А Золотинка стояла посреди арены. Бессмысленно она стояла, но бессмысленно было идти, сидеть, лежать — все одно.
Мало-помалу слуха ее достигли подвывающие звуки, столь явственно напоминающие плач, что Золотинка, удивляясь, обвела глазами усеянные народом склоны: кто бы это мог плакать, когда она, Золотинка, застыла.
Определенно, различались рыдания. Более того, они усиливались. И рев этот множился, подхваченный в нескольких местах. Что-то вроде слезного, наполненного дождем ветра прошелестело по залу — и непогода разразилась, собрание заревело взахлеб, рыдало и выло. Озадаченно оглядывая нижние ярусы зала, Золотинка не видела ни спокойного лица, ни ясных глаз — согнутые плечи, скомканные платочки, закушенные губы. Слезное поветрие распространялось, как зараза, как мор. Невозможно было сохранить самообладание среди столь жалостливых завываний; болезненные порывы захватили и стражников с их бердышами и самострелами. Только Золотинка и оставалась безучастной к этому их несчастью.

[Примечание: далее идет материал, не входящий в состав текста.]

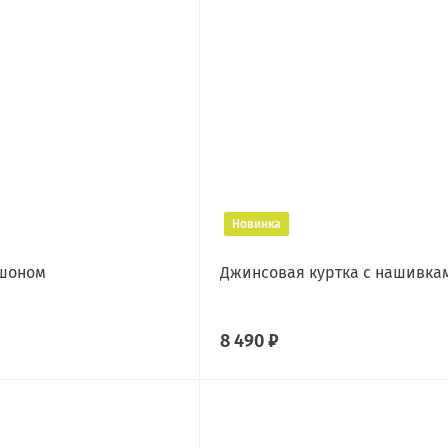
Новинка
юшоном
Джинсовая куртка с нашивка
8 490 ₽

Выказывав снисхождение к слабости понурых, с покрасневшими глазами стражей, она позволила себя увести, а, когда осталась одна в камере, загадочно хмыкнула. «Все кончено» обронила она вслух и «поживем — увидим» сказала про себя. Противоречивые посылки уравновешивали друг друга, вызывая нечто вроде здоровой истомы, которая приходит после праведных трудов.

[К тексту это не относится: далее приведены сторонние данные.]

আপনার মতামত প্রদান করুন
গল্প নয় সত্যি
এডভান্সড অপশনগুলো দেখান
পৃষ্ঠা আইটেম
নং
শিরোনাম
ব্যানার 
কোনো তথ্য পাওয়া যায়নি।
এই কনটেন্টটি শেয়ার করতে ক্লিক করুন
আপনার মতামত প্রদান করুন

Но то, что произошло в действительности, невозможно было осмыслить. Суд и приговор произвели потрясение во всем Золотинкином существе, она чувствовала и догадывалась: что-то переменилось. Неожиданное облегчение… словно очистилась от скверны.

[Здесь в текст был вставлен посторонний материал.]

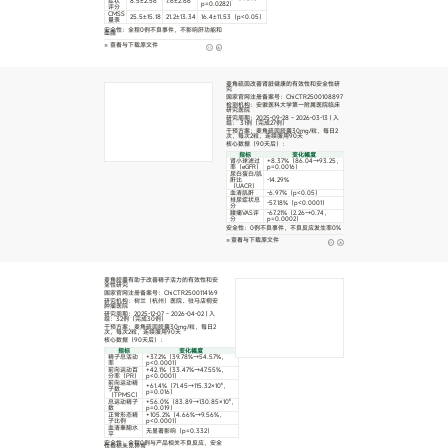
症状
8.5±2.56
7.6±2.66
p=0.0282）
评分
CMSS
25.5±15.18
21.2±13.34
16.4±11.53（p<0.05）
量表
安全性：全程0例不良事件，不影响肝功能和
血脂
查看与下载原文件
麦角硫因改善肾脏健康的有效性和安全性研
究
国家官网注册备案号：ChiCTR2500108897
检测机构：安徽医科大学第一附属医院临床
研究医院
研究周期：2025-09-28 ~ 2026-03-13 | 入
组： 31例（完成27例）
干预方案：麦角硫因胶囊30mg/粒，每日2
次，每次2粒，连续服用90天
核心数据（90天后）：
指标
变化幅度
肾小球滤过
+8.37%（86.04→93.25，
率（eGFR）
p=0.0016）
尿白蛋白/肌
酐比
-14.29%
（UACR）
血清肌酐
-6.97%（p<0.05）
排尿症状总
-57.18%（p<0.0001）
分
腰痛VAS评
-67.21%（2.26→0.74，
分
p=0.0002）
安全性：0例不良事件，不良反应发生率0%
查看与下载原文件
麦角胶囊有助于改善精子活力的有效性和安
全性研究
国家官网注册备案号：ChiCTR2500114169
研究机构：树兰（杭州）医院、驻马店桐安
肿瘤医院
研究周期：2025-12-07 ~ 2026-04-02 | 入
组：32例（完成30例）
干预方案：麦角硫因胶囊30mg/粒，每日2
次，每次2粒，连续服用90天
核心数据（90天后）：
指标
变化幅度
精子总活动
+37.2%（39.78%→54.57%，
率
p<0.0001）
前向运动百
+42.1%（33.47%→47.55%，
分率（PR）
p<0.0001）
前向运动精
+61.4%（71.45→115.32×10⁶，
子数
p=0.016）
（TPMSC）
总运动精子
+56.0%（83.89→130.85×10⁶，
数
p=0.019）
正常形态精
+105.2%（4.66%→9.56%，
子比例
p<0.0001）
血清睾酮水
无显著影响（p=0.332）
平
安全性：全程0例与产品相关不良反应，安全
性指标未见异常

Она думала теперь о казни без того судорожного и одновременно мимолетного ужаса, который посещал ее в прежние дни. Без того судорожного трепета, который охватывал ее, когда она добиралась мыслями до конца — теперь она не верила в смерть. И потому нарочно принималась убеждать себя: надеться не на что, ничего, в сущности, особенно утешительного не произошло, кроме того, что пигалики вкатили ей полновесный смертный приговор. Но куда было деться от ощущения, что все это не так важно по сравнению с тем, как ревели они навзрыд?